Now it's one thing to do this when you're feeling eager or peaceful.  It's quite another when you're feeling infuriated or lonely - who wants to acknowledge or stay with those feelings?!?  The answer is, no one wants to, but those who are successful with dealing with their feelings do so.  Feel lonely.  Feel infuriated.  It's a paradox, but the truth is that if you stay with the negative feeling, at least for a while, you are more likely to effectively move on to another feeling or perception.  What gets you into trouble is denying or minimizing the feeling.  Why does this lead to trouble?

It's troublesome because if you do not stay with the feeling, if you deny it, or if you don't really feel it, then the feeling will not be able to lead you.  The feeling won't have a chance to tell you how to express it, how to "get it out."  And, if it doesn't "get out" it's buried. 

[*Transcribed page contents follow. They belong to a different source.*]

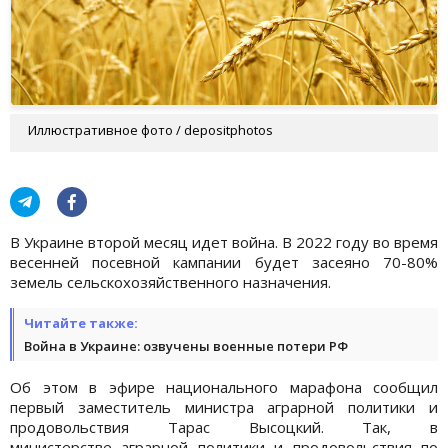
Иллюстративное фото / depositphotos
В Украине второй месяц идет война. В 2022 году во время
весенней посевной кампании будет засеяно 70-80%
земель сельскохозяйственного назначения.
Читайте также:
Война в Украине: озвучены военные потери РФ
Об этом в эфире национального марафона сообщил
первый заместитель министра аграрной политики и
продовольствия Тарас Высоцкий. Так, в
министерстве аграрной политики и продовольствия по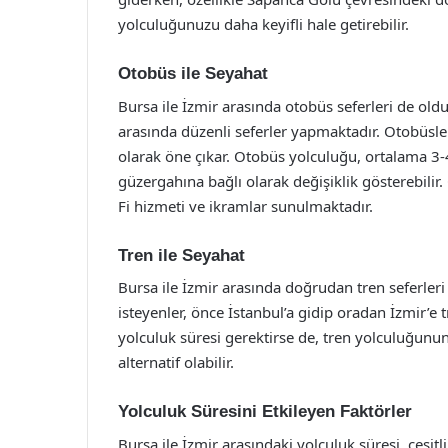
yolculuğunuzu daha keyifli hale getirebilir.
Otobüs ile Seyahat
Bursa ile İzmir arasında otobüs seferleri de oldu
arasında düzenli seferler yapmaktadır. Otobüsle 
olarak öne çıkar. Otobüs yolculuğu, ortalama 3-
güzergahına bağlı olarak değişiklik gösterebilir
Fi hizmeti ve ikramlar sunulmaktadır.
Tren ile Seyahat
Bursa ile İzmir arasında doğrudan tren seferle
isteyenler, önce İstanbul’a gidip oradan İzmir’e 
yolculuk süresi gerektirse de, tren yolculuğunu
alternatif olabilir.
Yolculuk Süresini Etkileyen Faktörler
Bursa ile İzmir arasındaki yolculuk süresi, çeşitl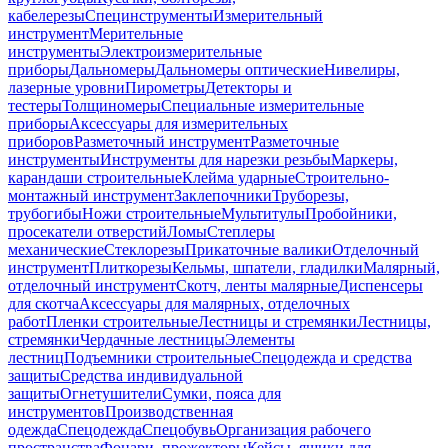
кабелерезы
Специнструменты
Измерительный
инструмент
Мерительные
инструменты
Электроизмерительные
приборы
Дальномеры
Дальномеры оптические
Нивелиры,
лазерные уровни
Пирометры
Детекторы и
тестеры
Толщиномеры
Специальные измерительные
приборы
Аксессуары для измерительных
приборов
Разметочный инструмент
Разметочные
инструменты
Инструменты для нарезки резьбы
Маркеры,
карандаши строительные
Клейма ударные
Строительно-
монтажный инструмент
Заклепочники
Труборезы,
трубогибы
Ножи строительные
Мультитулы
Пробойники,
просекатели отверстий
Ломы
Степлеры
механические
Стеклорезы
Прикаточные валики
Отделочный
инструмент
Плиткорезы
Кельмы, шпатели, гладилки
Малярный,
отделочный инструмент
Скотч, ленты малярные
Диспенсеры
для скотча
Аксессуары для малярных, отделочных
работ
Пленки строительные
Лестницы и стремянки
Лестницы,
стремянки
Чердачные лестницы
Элементы
лестниц
Подъемники строительные
Спецодежда и средства
защиты
Средства индивидуальной
защиты
Огнетушители
Сумки, пояса для
инструментов
Производственная
одежда
Спецодежда
Спецобувь
Организация рабочего
пространства
Фонари, прожекторы
Кейсы, ящики для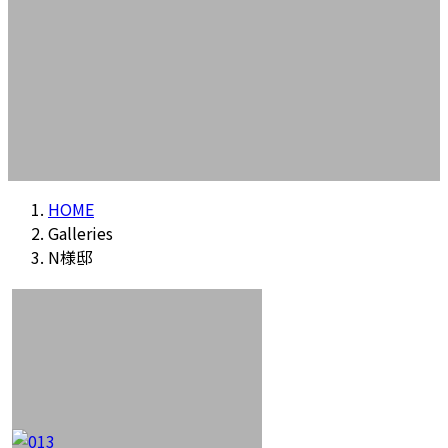
HOME
Galleries
N様邸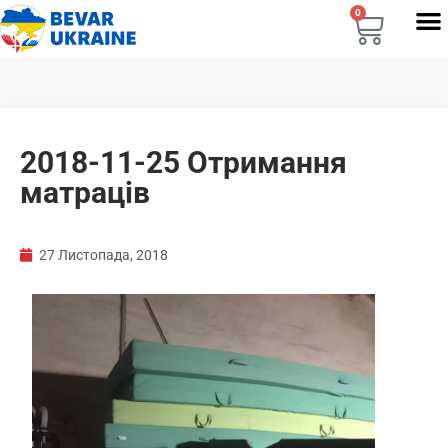
0
2018-11-25 Отримання
матраців
27 Листопада, 2018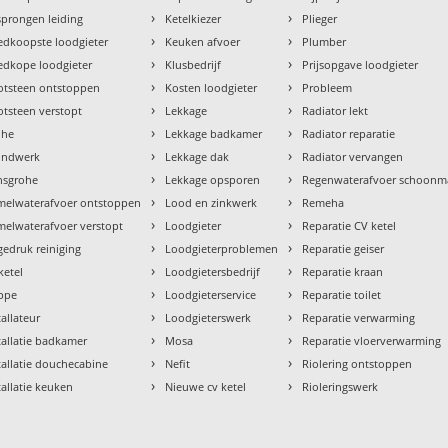
›
›
prongen leiding
Ketelkiezer
Plieger
›
›
dkoopste loodgieter
Keuken afvoer
Plumber
›
›
dkope loodgieter
Klusbedrijf
Prijsopgave loodgieter
›
›
otsteen ontstoppen
Kosten loodgieter
Probleem
›
›
tsteen verstopt
Lekkage
Radiator lekt
›
›
ohe
Lekkage badkamer
Radiator reparatie
›
›
ondwerk
Lekkage dak
Radiator vervangen
›
›
nsgrohe
Lekkage opsporen
Regenwaterafvoer schoon
›
›
melwaterafvoer ontstoppen
Lood en zinkwerk
Remeha
›
›
elwaterafvoer verstopt
Loodgieter
Reparatie CV ketel
›
›
edruk reiniging
Loodgieterproblemen
Reparatie geiser
›
›
ketel
Loodgietersbedrijf
Reparatie kraan
›
›
ppe
Loodgieterservice
Reparatie toilet
›
›
tallateur
Loodgieterswerk
Reparatie verwarming
›
›
tallatie badkamer
Mosa
Reparatie vloerverwarming
›
›
tallatie douchecabine
Nefit
Riolering ontstoppen
›
›
tallatie keuken
Nieuwe cv ketel
Rioleringswerk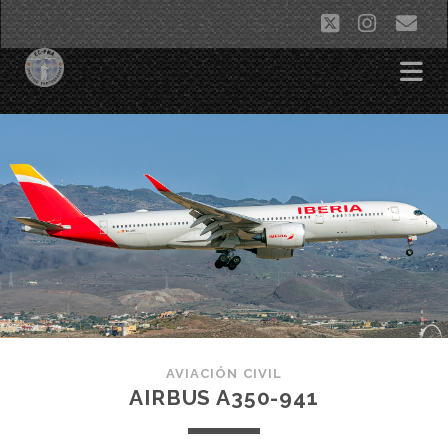
twitter
instag
co
ele
AVIACIÓN CIVIL
AIRBUS A350-941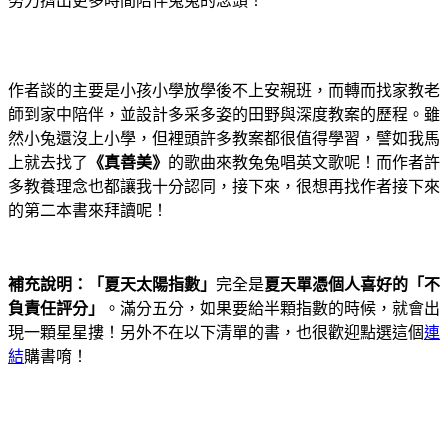
努力擠出更多時間陪伴兔兔的念頭！
作者談的主要是小孩小學放學後不上安親班，而轉而找家教老
師到家中陪伴，並設計多采多姿的田野與深度教案的歷程。雖
然小兔還沒上小學，但裡頭許多教案都很值得學習，譬如我馬
上就去找了
《真善美》
的歌曲來教兔兔唱英文歌呢！而作者許
多教養理念也都讓我十分認同，接下來，很想再找作者接下來
的第二本書來拜讀呢！
補充說明：「夏天太陽指數」
完全是
夏天單憑個人喜好的「不
負責任評分」
。滿分五分，如果要給半顆指數的時候，就會出
現一顆星星摟！另外不在以下清單的書，也很歡迎點選這個
連
結
購書唷！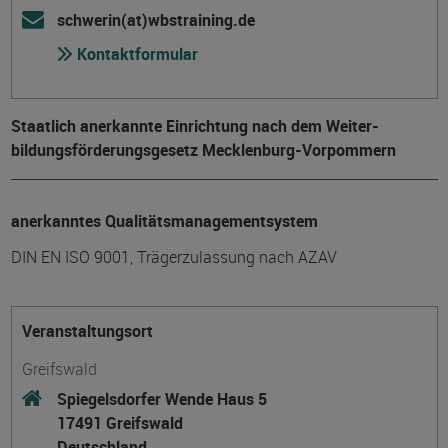
schwerin(at)wbstraining.de
Kontaktformular
Staatlich anerkannte Einrichtung nach dem Weiter­
bildungs­förderungs­gesetz Mecklenburg-Vorpommern
anerkanntes Qualitätsmanagementsystem
DIN EN ISO 9001, Trägerzulassung nach AZAV
Veranstaltungsort
Greifswald
Spiegelsdorfer Wende Haus 5
17491 Greifswald
Deutschland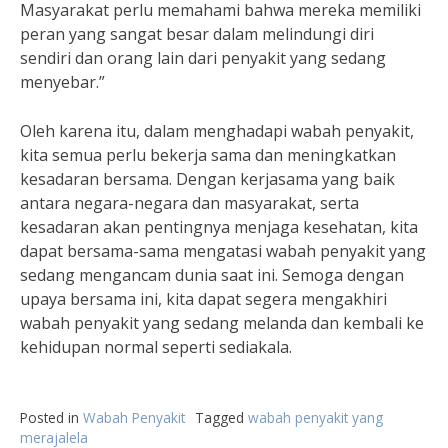
Masyarakat perlu memahami bahwa mereka memiliki
peran yang sangat besar dalam melindungi diri
sendiri dan orang lain dari penyakit yang sedang
menyebar.”
Oleh karena itu, dalam menghadapi wabah penyakit,
kita semua perlu bekerja sama dan meningkatkan
kesadaran bersama. Dengan kerjasama yang baik
antara negara-negara dan masyarakat, serta
kesadaran akan pentingnya menjaga kesehatan, kita
dapat bersama-sama mengatasi wabah penyakit yang
sedang mengancam dunia saat ini. Semoga dengan
upaya bersama ini, kita dapat segera mengakhiri
wabah penyakit yang sedang melanda dan kembali ke
kehidupan normal seperti sediakala.
Posted in
Wabah Penyakit
Tagged
wabah penyakit yang
merajalela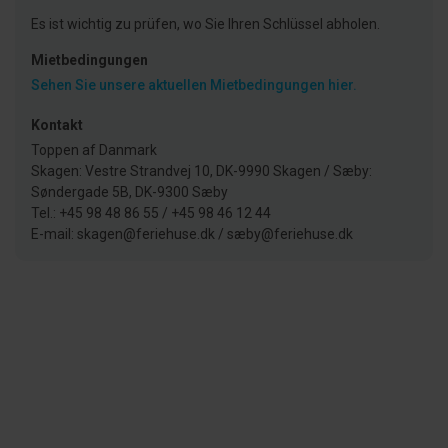
Es ist wichtig zu prüfen, wo Sie Ihren Schlüssel abholen.
Mietbedingungen
Sehen Sie unsere aktuellen Mietbedingungen hier.
Kontakt
Toppen af Danmark
Skagen: Vestre Strandvej 10, DK-9990 Skagen / Sæby:
Søndergade 5B, DK-9300 Sæby
Tel.: +45 98 48 86 55 / +45 98 46 12 44
E-mail: skagen@feriehuse.dk / sæby@feriehuse.dk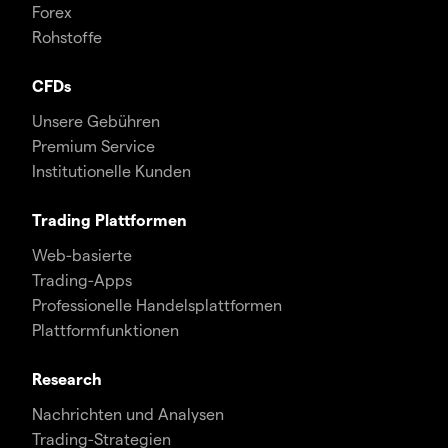
Forex
Rohstoffe
CFDs
Unsere Gebühren
Premium Service
Institutionelle Kunden
Trading Plattformen
Web-basierte
Trading-Apps
Professionelle Handelsplattformen
Plattformfunktionen
Research
Nachrichten und Analysen
Trading-Strategien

When the feeling is buried it never gets resolved; it never finds it own life.  Rather, it's stuffed away and ignored before it has a chance to be expressed.  It remains still a feeling, but a frustrated one; wanting its natural and desired end:  to be expressed.  That energy has to do something or go somewhere, and because the feeling is frustrated the energy it generates is strong.

What happens to feelings that are not expressed in a healthy way?  One possibility is that these feelings will be expressed in ways that you have limited understanding of as they "come out."  This most commonly takes the form of addictive behavior, like problem-drinking or problem-eating.  Another possibility is that those feelings can "turn on" their owner bodily; thereby, leading to gastrointestinal distress, or even cancer or heart disease.